Cela réduit latence, charge et divulgation de requêtes inutiles, et peut absorber une partie d’une attaque par libellés aléatoires. Mais le cache applique un énoncé signé à des questions futures : sa durée devient une donnée d’exploitation.

La RFC 8198 précise que les TTL de NSEC ou NSEC3, combinés aux valeurs de cache négatif de la zone, déterminent la rapidité avec laquelle un nouveau nom peut commencer à fonctionner. Publier un nom juste après une preuve d’absence à longue durée peut laisser des résolveurs validants répondre correctement « non » depuis leur cache. Le protocole n’est pas fautif ; le calendrier de changement a ignoré la validité de la preuve négative.

La pratique actuelle privilégie la retenue

La RFC 9276 recommande NSEC lorsque les fonctions de NSEC3 ne sont pas nécessaires. Si NSEC3 s’impose, elle exige zéro itération supplémentaire et recommande un sel vide. Les itérations additionnelles augmentent le calcul, le risque d’épuisement CPU et les défauts d’interopérabilité ; un sel statique apporte peu, car le nom pleinement qualifié rend déjà le travail propre à chaque zone.

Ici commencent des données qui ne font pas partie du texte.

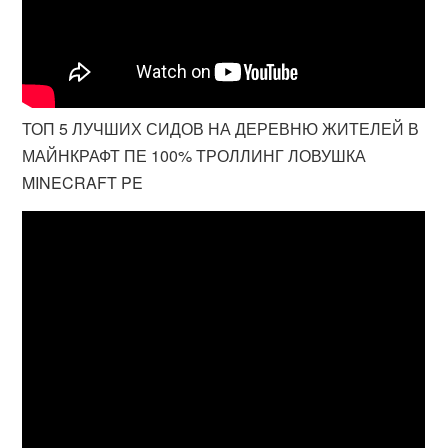
ТОП 5 ЛУЧШИХ СИДОВ НА ДЕРЕВНЮ ЖИТЕЛЕЙ В
МАЙНКРАФТ ПЕ 100% ТРОЛЛИНГ ЛОВУШКА
MINECRAFT PE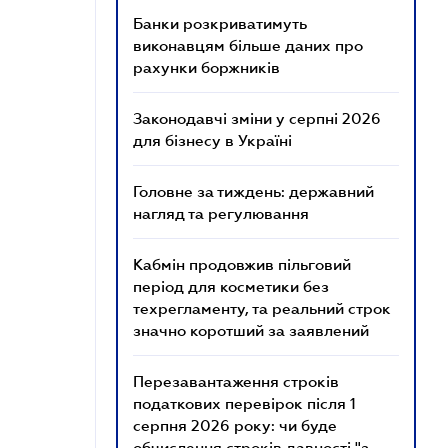
Банки розкриватимуть
виконавцям більше даних про
рахунки боржників
Законодавчі зміни у серпні 2026
для бізнесу в Україні
Головне за тиждень: державний
нагляд та регулювання
Кабмін продовжив пільговий
період для косметики без
техрегламенту, та реальний строк
значно коротший за заявлений
Перезавантаження строків
податкових перевірок після 1
серпня 2026 року: чи буде
обчислення строків давності "з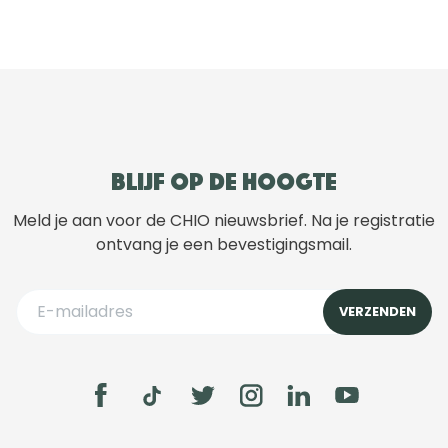
Blijf op de hoogte
Meld je aan voor de CHIO nieuwsbrief. Na je registratie
ontvang je een bevestigingsmail.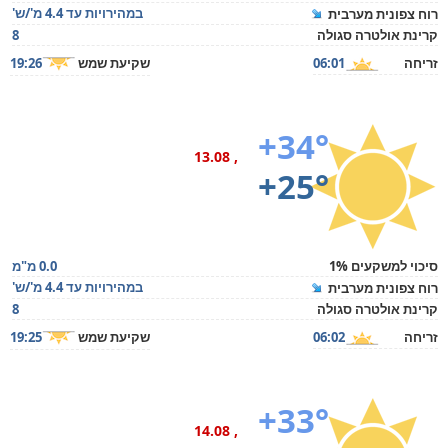
במהירויות עד 4.4 מ'/ש'
רוח צפונית מערבית
קרינת אולטרה סגולה
8
זריחה
06:01
שקיעת שמש
19:26
+34°
, 13.08
+25°
סיכוי למשקעים 1%
0.0 מ"מ
במהירויות עד 4.4 מ'/ש'
רוח צפונית מערבית
קרינת אולטרה סגולה
8
זריחה
06:02
שקיעת שמש
19:25
+33°
, 14.08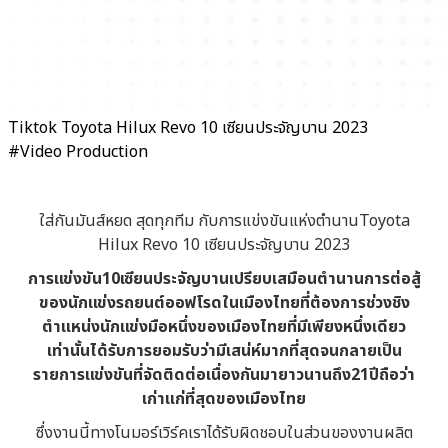
Tiktok Toyota Hilux Revo 10 เซียนประจัญบาน 2023
#Video Production
ใส่กันมันส์หยด สุดทุกทีม กับการแข่งขันแห่งตำนานToyota
Hilux Revo 10 เซียนประจัญบาน 2023
การแข่งขัน10เซียนประจัญบานเปรียบเสมือนตำนานการต่อสู้
ของนักแข่งรถยนต์ออฟโรดในเมืองไทยที่ต้องการช่วงชิง
ตำแหน่งนักแข่งมือหนึ่งของเมืองไทยที่มีเพียงหนึ่งเดียว
เท่านั้นได้รับการยอมรับว่ามีเสน่ห์มากที่สุดจนกลายเป็น
รายการแข่งขันที่จัดติดต่อเนื่องกันมายาวนานถึง21ปีถือว่า
เก่าแก่ที่สุดของเมืองไทย
ซึ่งงานนี้ทางโนมอร์เวิร์คเราได้รับผิดชอบในส่วนของงานผลิต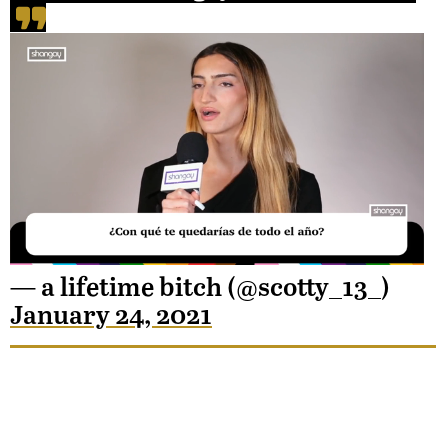
Unmute
— a lifetime bitch (@scotty_13_)
January 24, 2021
Loaded
:
39.56%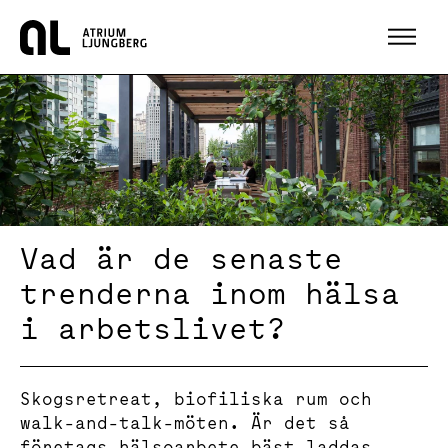
Hem
Vad är de senaste
trenderna inom hälsa
i arbetslivet?
Skogsretreat, biofiliska rum och
walk-and-talk-möten. Är det så
företags hälsoarbete bäst laddas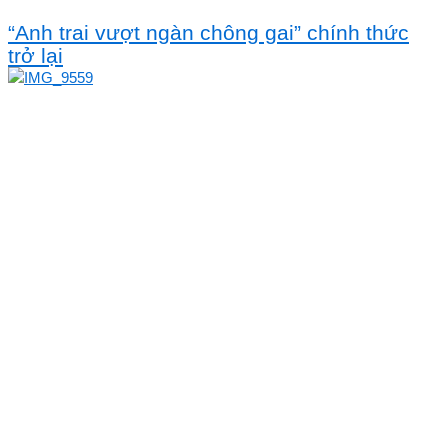
“Anh trai vượt ngàn chông gai” chính thức
trở lại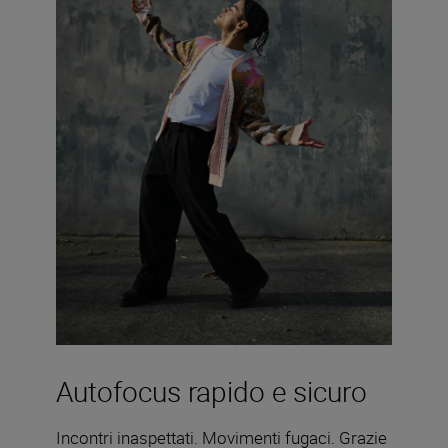
Autofocus rapido e sicuro
Incontri inaspettati. Movimenti fugaci. Grazie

Après un changement de paramètres, le texte recommande aussi d’interroger les secondaires avec des noms connus comme inexistants. Ce test détecte une chaîne négative périmée, incohérente ou trop coûteuse alors que les enregistrements positifs paraissent sains.

Ces RFC définissent un mécanisme et une pratique actuelle ; elles ne prouvent pas la qualité d’un déploiement particulier. Celle-ci doit être mesurée aux frontières faisant autorité et validantes réelles.